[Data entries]
----

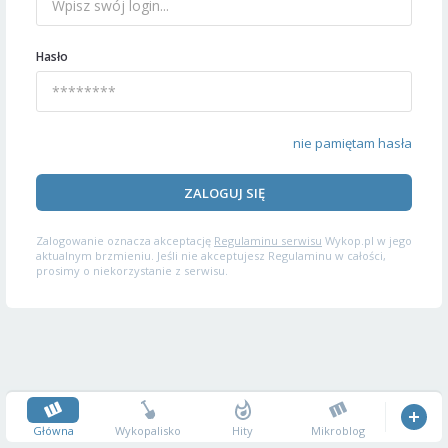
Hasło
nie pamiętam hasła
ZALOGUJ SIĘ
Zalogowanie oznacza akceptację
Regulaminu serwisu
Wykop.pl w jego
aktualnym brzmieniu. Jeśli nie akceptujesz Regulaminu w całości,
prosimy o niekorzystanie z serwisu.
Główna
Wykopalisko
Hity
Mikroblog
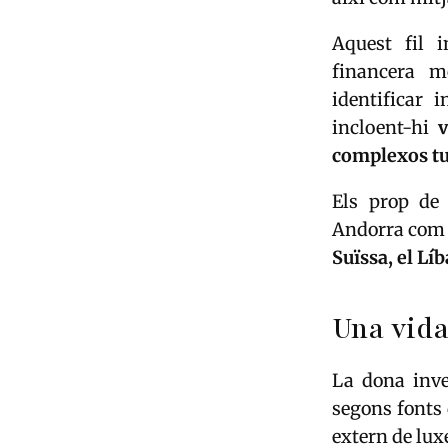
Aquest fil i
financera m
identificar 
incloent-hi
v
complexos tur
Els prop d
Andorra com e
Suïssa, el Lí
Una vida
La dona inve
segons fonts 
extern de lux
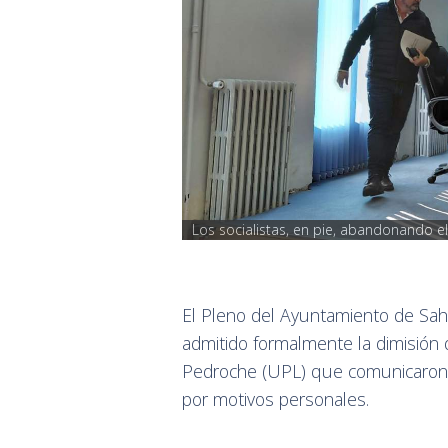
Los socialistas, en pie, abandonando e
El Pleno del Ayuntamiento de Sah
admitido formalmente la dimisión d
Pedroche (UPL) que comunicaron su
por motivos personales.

----

All entries above must be printed again verbatim, with images excluded.

Hasło
nie pamiętam hasła
ZALOGUJ SIĘ
Zalogowanie oznacza akceptację
Regulaminu serwisu
Wykop.pl w jego
aktualnym brzmieniu. Jeśli nie akceptujesz Regulaminu w całości,
prosimy o niekorzystanie z serwisu.
Główna
Wykopalisko
Hity
Mikroblog
Aquest fil i
financera m
identificar 
incloent-hi
v
complexos tur
Els prop d
Andorra com e
Suïssa, el Lí
Una vida
La dona inve
segons fonts 
extern de lux
Los socialistas, en pie, abandonando e
El Pleno del Ayuntamiento de Sah
admitido formalmente la dimisión d
Pedroche (UPL) que comunicaron su
por motivos personales.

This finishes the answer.